Stored data entries:
○ ○ ○ ○ ○ ○ ○
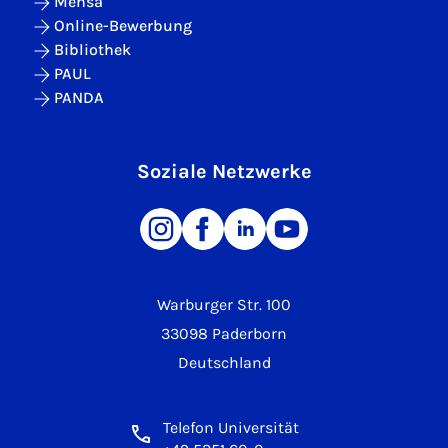
Mensa
Online-Bewerbung
Bibliothek
PAUL
PANDA
Soziale Netzwerke
Warburger Str. 100
33098 Paderborn
Deutschland
Telefon Universität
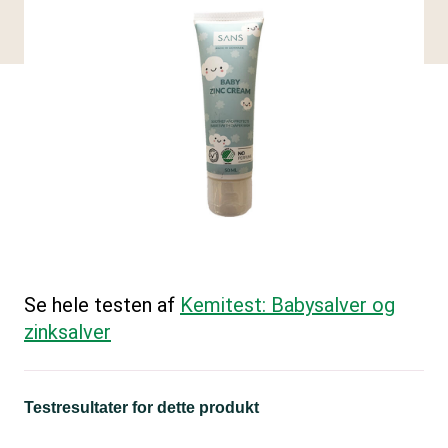
Se hele testen af
Kemitest: Babysalver og
zinksalver
Testresultater for dette produkt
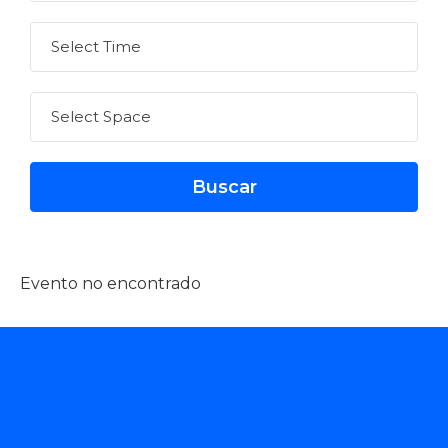
Evento no encontrado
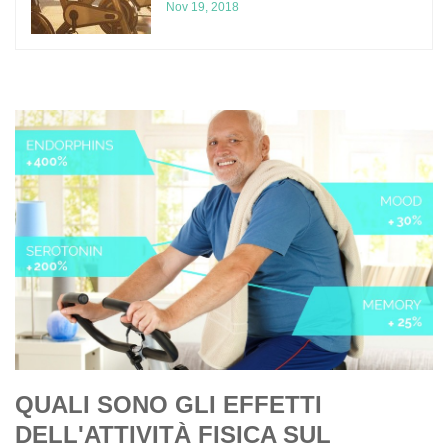
Nov 19, 2018
QUALI SONO GLI EFFETTI
DELL'ATTIVITÀ FISICA SUL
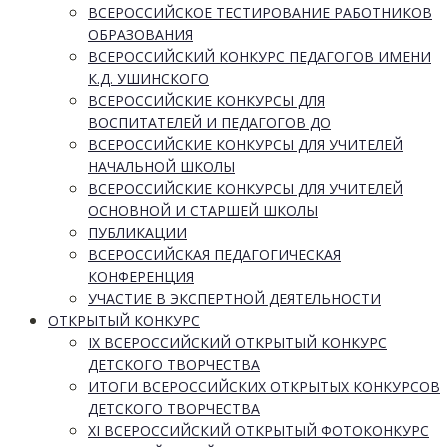
ВСЕРОССИЙСКОЕ ТЕСТИРОВАНИЕ РАБОТНИКОВ
ОБРАЗОВАНИЯ
ВСЕРОССИЙСКИЙ КОНКУРС ПЕДАГОГОВ ИМЕНИ
К.Д. УШИНСКОГО
ВСЕРОССИЙСКИЕ КОНКУРСЫ ДЛЯ
ВОСПИТАТЕЛЕЙ И ПЕДАГОГОВ ДО
ВСЕРОССИЙСКИЕ КОНКУРСЫ ДЛЯ УЧИТЕЛЕЙ
НАЧАЛЬНОЙ ШКОЛЫ
ВСЕРОССИЙСКИЕ КОНКУРСЫ ДЛЯ УЧИТЕЛЕЙ
ОСНОВНОЙ И СТАРШЕЙ ШКОЛЫ
ПУБЛИКАЦИИ
ВСЕРОССИЙСКАЯ ПЕДАГОГИЧЕСКАЯ
КОНФЕРЕНЦИЯ
УЧАСТИЕ В ЭКСПЕРТНОЙ ДЕЯТЕЛЬНОСТИ
ОТКРЫТЫЙ КОНКУРС
IX ВСЕРОССИЙСКИЙ ОТКРЫТЫЙ КОНКУРС
ДЕТСКОГО ТВОРЧЕСТВА
ИТОГИ ВСЕРОССИЙСКИХ ОТКРЫТЫХ КОНКУРСОВ
ДЕТСКОГО ТВОРЧЕСТВА
XI ВСЕРОССИЙСКИЙ ОТКРЫТЫЙ ФОТОКОНКУРС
○ ○ ○ ○ ○ ○ ○
◆ **What you have to do**: Every record gets retyped exactly; no picture goes into the copy.

◆ **Response to this task**:
Mensa
Online-Bewerbung
Bibliothek
PAUL
PANDA
Soziale Netzwerke
Warburger Str. 100
33098 Paderborn
Deutschland
Telefon Universität
Se hele testen af
Kemitest: Babysalver og
zinksalver
Testresultater for dette produkt
Evento no encontrado
Nov 19, 2018
QUALI SONO GLI EFFETTI
DELL'ATTIVITÀ FISICA SUL
ВСЕРОССИЙСКОЕ ТЕСТИРОВАНИЕ РАБОТНИКОВ
ОБРАЗОВАНИЯ
ВСЕРОССИЙСКИЙ КОНКУРС ПЕДАГОГОВ ИМЕНИ
К.Д. УШИНСКОГО
ВСЕРОССИЙСКИЕ КОНКУРСЫ ДЛЯ
ВОСПИТАТЕЛЕЙ И ПЕДАГОГОВ ДО
ВСЕРОССИЙСКИЕ КОНКУРСЫ ДЛЯ УЧИТЕЛЕЙ
НАЧАЛЬНОЙ ШКОЛЫ
ВСЕРОССИЙСКИЕ КОНКУРСЫ ДЛЯ УЧИТЕЛЕЙ
ОСНОВНОЙ И СТАРШЕЙ ШКОЛЫ
ПУБЛИКАЦИИ
ВСЕРОССИЙСКАЯ ПЕДАГОГИЧЕСКАЯ
КОНФЕРЕНЦИЯ
УЧАСТИЕ В ЭКСПЕРТНОЙ ДЕЯТЕЛЬНОСТИ
ОТКРЫТЫЙ КОНКУРС
IX ВСЕРОССИЙСКИЙ ОТКРЫТЫЙ КОНКУРС
ДЕТСКОГО ТВОРЧЕСТВА
ИТОГИ ВСЕРОССИЙСКИХ ОТКРЫТЫХ КОНКУРСОВ
ДЕТСКОГО ТВОРЧЕСТВА
XI ВСЕРОССИЙСКИЙ ОТКРЫТЫЙ ФОТОКОНКУРС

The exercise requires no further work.